Aggregation Pipeline

goodm provides a fluent builder for MongoDB aggregation pipelines. Chain stages together and execute against a collection.

Creating a Pipeline

pipe := goodm.NewPipeline(&User{})

The model parameter determines the collection.
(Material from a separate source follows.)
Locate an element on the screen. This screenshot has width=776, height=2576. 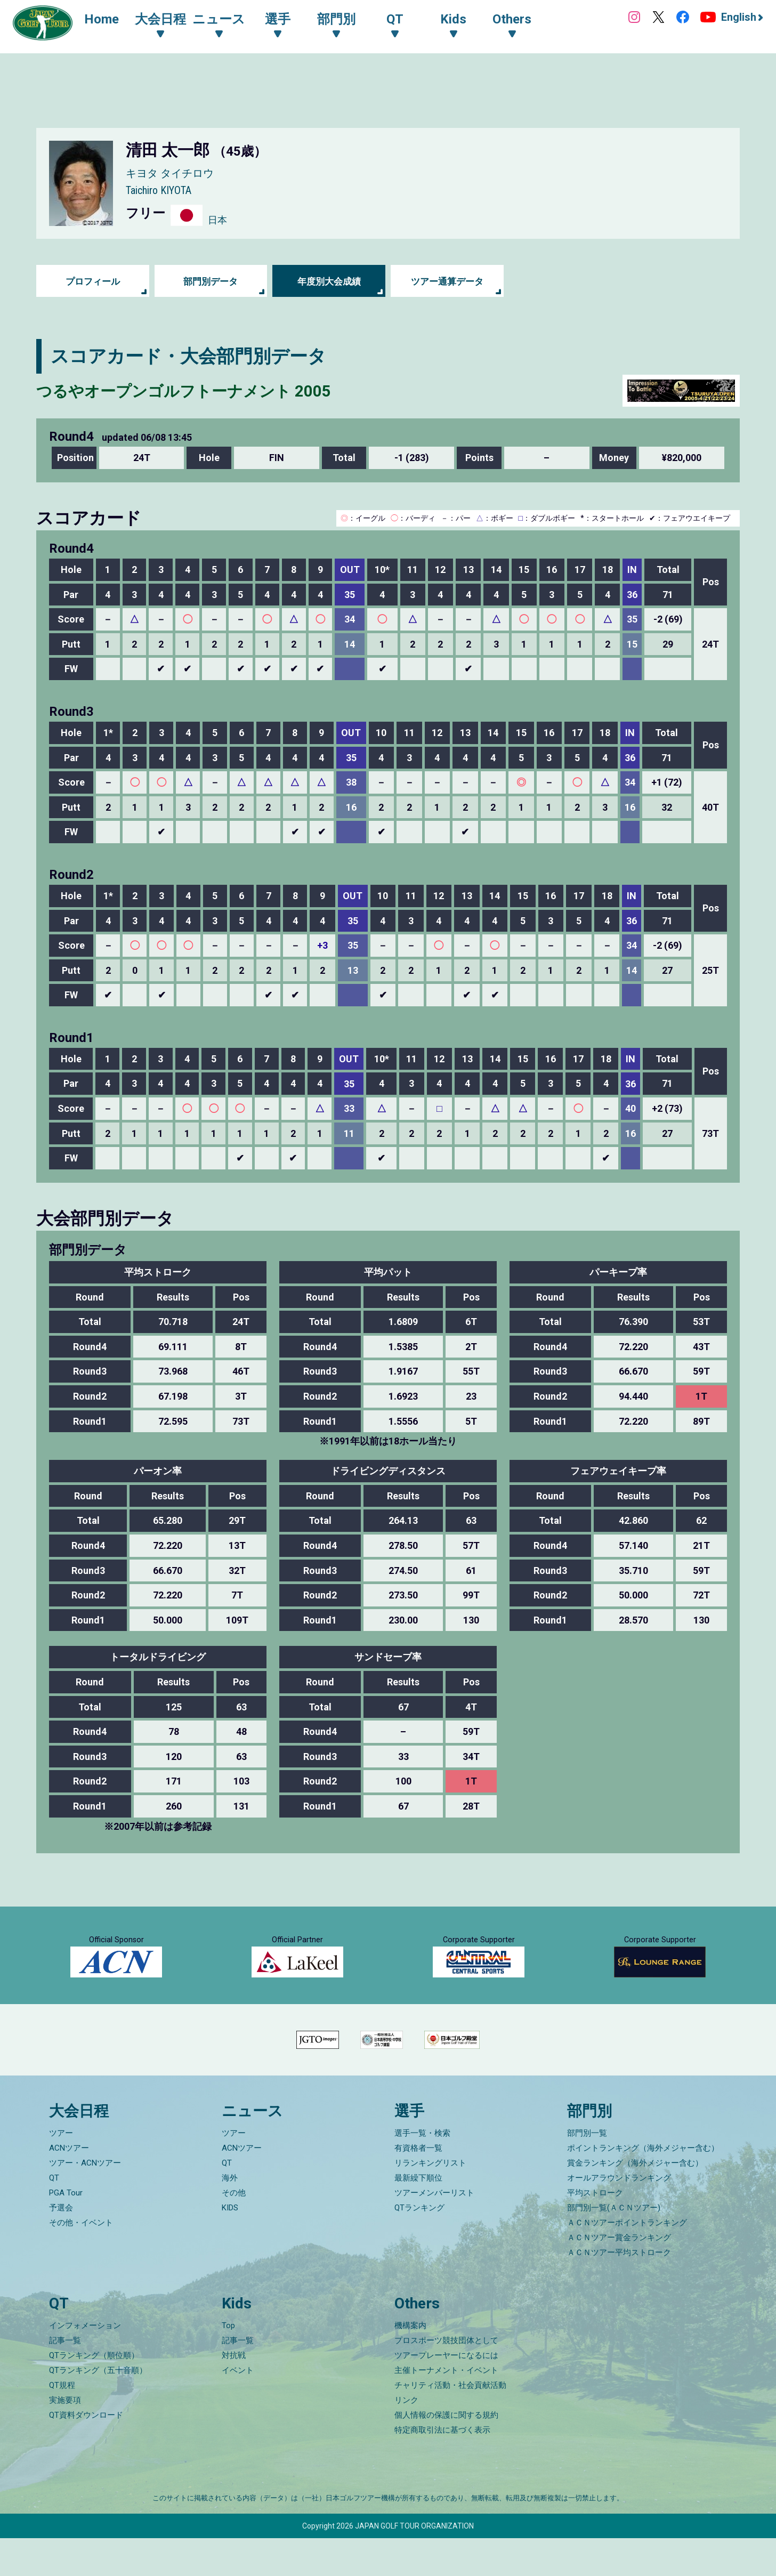 ACNツアー is located at coordinates (69, 2186).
Pass options to override the database:

pipe := goodm.NewPipeline(&User{}, goodm.PipelineOptions{DB: otherDB})

Stages

Match

Filter documents (equivalent to find):

pipe.Match(bson.D{{Key: "age", Value: bson.D{{Key: "$gte", Value: 21}}}})

Group

Aggregate by grouping:

pipe.Group(bson.D{
    {Key: "_id", Value: "$role"},
    {Key: "count", Value: bson.D{{Key: "$sum", Value: 1}}},
    {Key: "avgAge", Value: bson.D{{Key: "$avg", Value: "$age"}}},
})

Sort

Order results:

pipe.Sort(bson.D{{Key: "count", Value: -1}}) // descending

Project

Reshape documents:

pipe.Project(bson.D{
    {Key: "email", Value: 1},
    {Key: "name", Value: 1},
    {Key: "_id", Value: 0},
})

Limit / Skip

Pagination:

pipe.Skip(20).Limit(10)

Unwind

Deconstruct an array field (auto-prefixed with $):

pipe.Unwind("tags")
// Produces: {$unwind: "$tags"}

Lookup

Left outer join:

pipe.Lookup("orders", "user_id", "_id", "user_orders")
// Joins the "orders" collection where orders.user_id == users._id
// Results stored in "user_orders" array

AddFields

Add computed fields:

pipe.AddFields(bson.D{
    {Key: "fullName", Value: bson.D{{Key: "$concat", Value: bson.A{"$first", " ", "$last"}}}},
})

Count

Count documents at the current stage:

pipe.Count("total")

Stage (Raw)

Add any stage not covered by the builder:

pipe.Stage(bson.D{{Key: "$sample", Value: bson.D{{Key: "size", Value: 5}}}})
pipe.Stage(bson.D{{Key: "$out", Value: "results_collection"}})

Executing

Execute

Runs the pipeline and decodes all results:

var results []bson.M
err := goodm.NewPipeline(&User{}).
    Match(bson.D{{Key: "age", Value: bson.D{{Key: "$gte", Value: 21}}}}).
    Group(bson.D{
        {Key: "_id", Value: "$role"},
        {Key: "count", Value: bson.D{{Key: "$sum", Value: 1}}},
    }).
    Sort(bson.D{{Key: "count", Value: -1}}).
    Execute(ctx, &results)

Results can be decoded into typed structs:

type RoleCount struct {
    Role  string `bson:"_id"`
    Count int    `bson:"count"`
}

var counts []RoleCount
err := pipe.Execute(ctx, &counts)

Cursor

Returns a raw *mongo.Cursor for streaming large result sets:

cursor, err := pipe.Cursor(ctx)
if err != nil {
    log.Fatal(err)
}
defer cursor.Close(ctx)

for cursor.Next(ctx) {
    var doc bson.M
    cursor.Decode(&doc)
}

Inspecting Stages

stages := pipe.Stages() // []bson.D

Full Example

Users per role with average age, sorted by count:

type RoleStat struct {
    Role   string  `bson:"_id"`
    Count  int     `bson:"count"`
    AvgAge float64 `bson:"avg_age"`
}

var stats []RoleStat
err := goodm.NewPipeline(&User{}).
    Match(bson.D{{Key: "verified", Value: true}}).
    Group(bson.D{
        {Key: "_id", Value: "$role"},
        {Key: "count", Value: bson.D{{Key: "$sum", Value: 1}}},
        {Key: "avg_age", Value: bson.D{{Key: "$avg", Value: "$age"}}},
    }).
    Sort(bson.D{{Key: "count", Value: -1}}).
    Execute(ctx, &stats)